At the left kneels the fashionably attired Princess Cleodolinda who was to have been sacrificed to the dragon.
George was a Roman soldier living in third-century Cappadocia, but the setting here has been transformed from ancient Asia Minor to the contemporary Belgian countryside.
Passing through a series of overlapping hills, we come upon a walled city surrounded by water and dominated by a castle perched atop a fantastic mountain. This scene is almost certainly imaginary and yet is rendered with the greatest clarity and realism.
The attention to specific detail has led to the suggestion that Rogier used a magnifying glass.

His interest in depiction of light—reflecting on George's armor and the dragon's scales—and atmospheric effects shows the influence of Jan van Eyck.
Stylistically related to manuscript illumination, this painting is likely an early work and may originally have been part of a larger ensemble, perhaps a diptych, that was most likely used for private devotion.
Gallery 39 also includes Rogier van der Weyden’s “Portrait of a Lady” (c. 1460), an outstanding example of the abstract elegance characteristic of the artist’s late portraits.
Although the identity of the sitter is unknown, her air of self–conscious dignity suggests that she is a member of the nobility. Her costume and severely plucked eyebrows and hairline are typical of those favored by highly placed ladies of the Burgundian court.
The dress almost merges with the background while the spreading headdress frames and focuses attention upon her face.
Light falls with exquisite beauty along the creases of the sheer veiling over her head, and gentle shadows mark her fine bone structure.

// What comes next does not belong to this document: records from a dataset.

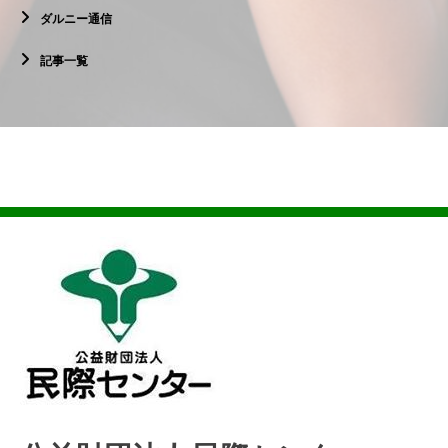
ダルニー通信
記事一覧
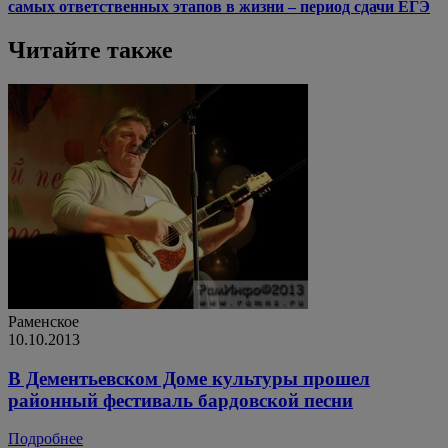
самых ответственных этапов в жизни – период сдачи ЕГЭ
Читайте также
Раменское
10.10.2013
В Дементьевском Доме культуры прошел
районный фестиваль бардовской песни
Подробнее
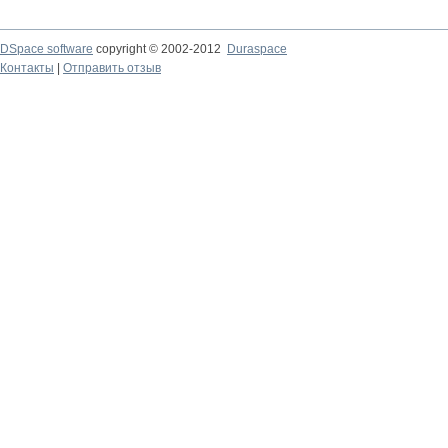
DSpace software
copyright © 2002-2012
Duraspace
Контакты
|
Отправить отзыв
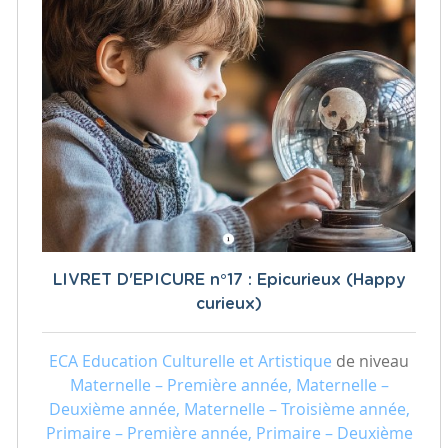
LIVRET D'EPICURE n°17 : Epicurieux (Happy
curieux)
ECA Education Culturelle et Artistique
de niveau
Maternelle – Première année, Maternelle –
Deuxième année, Maternelle – Troisième année,
Primaire – Première année, Primaire – Deuxième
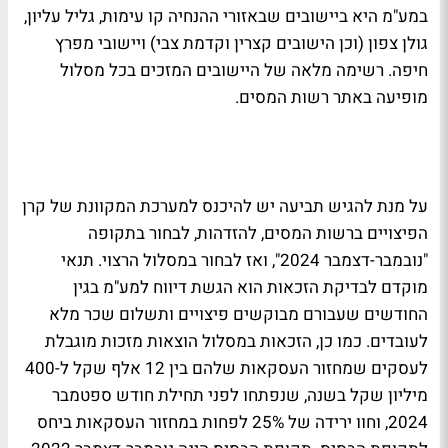
במע"מ היא ביישובים שבאזורי ההנחיה קו עימות, גליל עליון,
גולן צפון (וכן הישובים קצרין וקדמת צבי) ויישובי מפרץ
חיפה. רשימה מלאה של היישובים המזכים בכל מסלול
מופיעה באתר רשות המסים.
על מנת להגיש תביעה יש להיכנס למערכת המקוונת של קרן
הפיצויים ברשות המסים, להזדהות, לבחור בתקופה
"נובמבר-דצמבר 2024", ואז לבחור במסלול הרצוי. תנאי
מוקדם לבדיקת הזכאות הוא הגשת דיווח למע"מ בגין
החודשים שעבורם מבוקשים פיצויים ותשלום שכר מלא
לעובדים. כמו כן, הזכאות במסלול הוצאות מזכות מוגבלת
לעסקים שמחזור העסקאות שלהם בין 12 אלף שקל ל-400
מיליון שקל בשנה, שנפתחו לפני תחילת חודש ספטמבר
2024, וחוו ירידה של 25% לפחות במחזור העסקאות ביחס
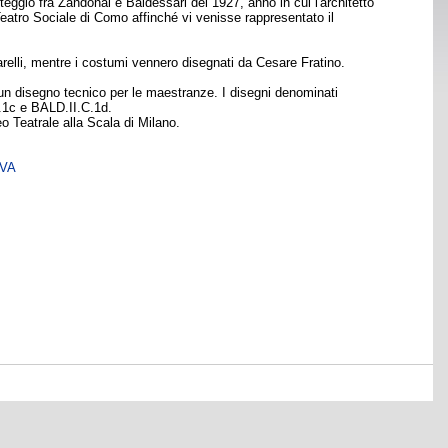
eggio fra Zandonai e Baldessari del 1927, anno in cui l'architetto
Teatro Sociale di Como affinché vi venisse rappresentato il
arelli, mentre i costumi vennero disegnati da Cesare Fratino.
un disegno tecnico per le maestranze. I disegni denominati
C.1c e BALD.II.C.1d.
o Teatrale alla Scala di Milano.
SVA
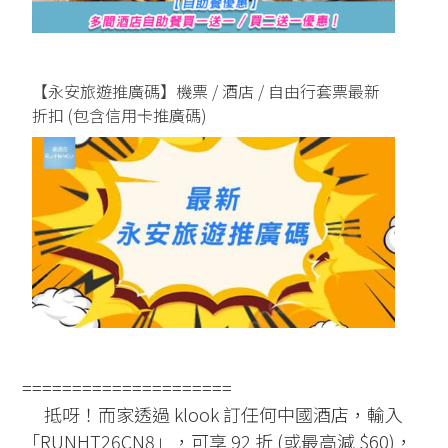
【永安旅遊推廣碼】機票 / 酒店 / 自由行套票最新
折扣 (包含信用卡推廣碼)
=====================
抵呀！而家透過 klook 訂任何中國酒店，輸入
「RUNHT26CN8」，可享 92 折 (或最高減 $60)，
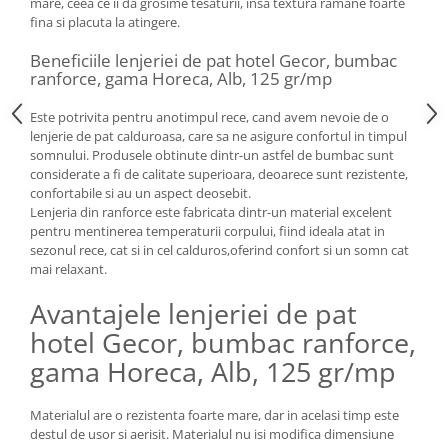
mare, ceea ce ii da grosime tesaturii, insa textura ramane foarte
fina si placuta la atingere.
Beneficiile lenjeriei de pat hotel Gecor, bumbac
ranforce, gama Horeca, Alb, 125 gr/mp
Este potrivita pentru anotimpul rece, cand avem nevoie de o
lenjerie de pat calduroasa, care sa ne asigure confortul in timpul
somnului. Produsele obtinute dintr-un astfel de bumbac sunt
considerate a fi de calitate superioara, deoarece sunt rezistente,
confortabile si au un aspect deosebit.
Lenjeria din ranforce este fabricata dintr-un material excelent
pentru mentinerea temperaturii corpului, fiind ideala atat in
sezonul rece, cat si in cel calduros,oferind confort si un somn cat
mai relaxant.
Avantajele lenjeriei de pat
hotel Gecor, bumbac ranforce,
gama Horeca, Alb, 125 gr/mp
Materialul are o rezistenta foarte mare, dar in acelasi timp este
destul de usor si aerisit. Materialul nu isi modifica dimensiune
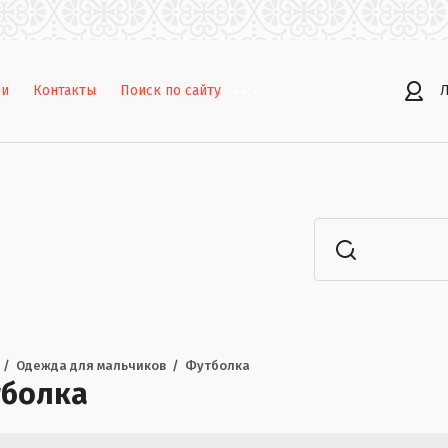
ии
Контакты
Поиск по сайту
Л
  /  
Одежда для мальчиков
  /  
Футболка
болка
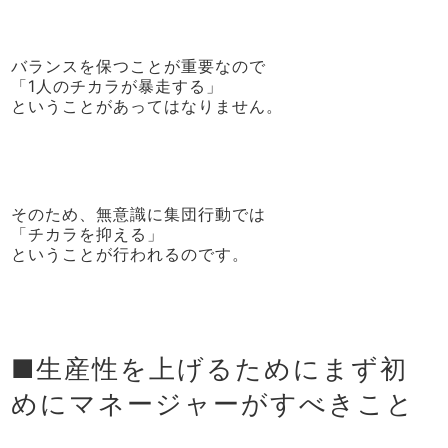
バランスを保つことが重要なので
「1人のチカラが暴走する」
ということがあってはなりません。
そのため、無意識に集団行動では
「チカラを抑える」
ということが行われるのです。
■生産性を上げるためにまず初
めにマネージャーがすべきこと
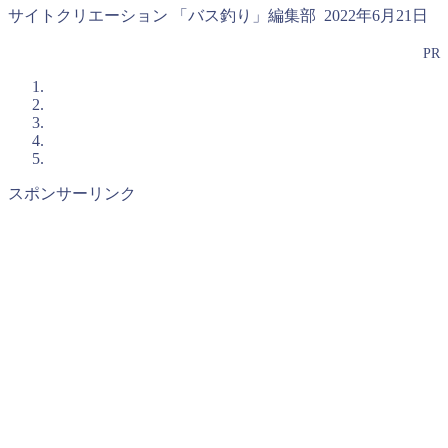
サイトクリエーション 「バス釣り」編集部
2022年6月21日
PR
スポンサーリンク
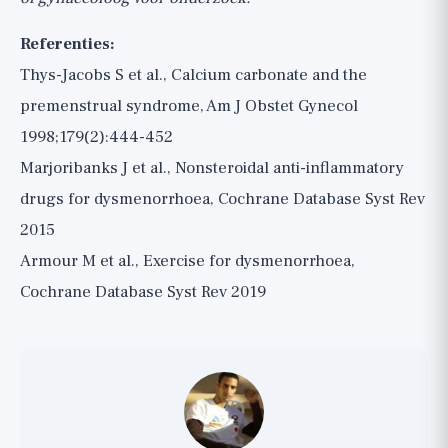
Referenties:
Thys-Jacobs S et al., Calcium carbonate and the
premenstrual syndrome, Am J Obstet Gynecol
1998;179(2):444-452
Marjoribanks J et al., Nonsteroidal anti-inflammatory
drugs for dysmenorrhoea, Cochrane Database Syst Rev
2015
Armour M et al., Exercise for dysmenorrhoea,
Cochrane Database Syst Rev 2019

The gold filigree of her belt buckle is rendered with meticulous precision and the scarlet belt sets off her delicately clasped hands.
The downcast eyes, the firmly set lips, and the tense fingers reflect this woman's mental concentration and together with the formality of her costume and pose, present an image of passionate austerity.

Read more about the portrait: 
Michel Sittow, a northern painter who was born in Estonia on the Baltic Sea but apprenticed in Bruges, was an acclaimed portraitist at the Spanish court.
After Queen Isabella's death in 1504, his career took him to several northern European centers, including Burgundy, where he probably painted “Portrait of Diego de Guevara (?)” (c. 1515/1518).
The sitter gazes with a serious expression, not at the viewer, but at an unseen point beyond the picture's frame.
The ornate carpet covering the stone parapet on which his hand rests provided scholars with an important clue that led to the discovery of the object of his concentration—a painting of the Madonna and Child, of similar dimensions, in the Gemäldegalerie in Berlin.
In that panel a larger portion of the parapet, covered by the same carpet, appears as a support for the Christ Child.
It seems certain that the Berlin and Washington panels were originally hinged together to form a devotional diptych.
Circumstantial evidence suggests that the Gallery's portrait represents Diego de Guevara, a nobleman whose family came from Santander in northern Spain, who was a member of the Habsburg court in Burgundy
The embroidered cross of the Spanish Order of Calatrava on his golden doublet supports this identification—after serving in numerous positions of trust in the households of Philip the Fair and Charles V, Don Diego was appointed to the wardenship of that order.
The Assumption of the Virgin” (c. 1500) is one of only two paintings securely documented to be by Michel Sittow.
The painting was originally part of an altarpiece of 47 panels depicting scenes from the life of Christ and the Virgin.

The altarpiece was commissioned by Queen Isabella of Castile but likely not completed at her death in 1504, soon after which the panels were dispersed.
The Gallery organized the first monographic exhibition on Michel Sittow in 2018.

Watch an introduction to that exhibition to learn more about the artist: 
The “Nativity” (c. 1450), one of Petrus Christus's most important devotional paintings, emphasizes the sacrificial nature of Christ's coming and shows the scene as part of a chain of events in the story of the Fall and Redemption of humankind.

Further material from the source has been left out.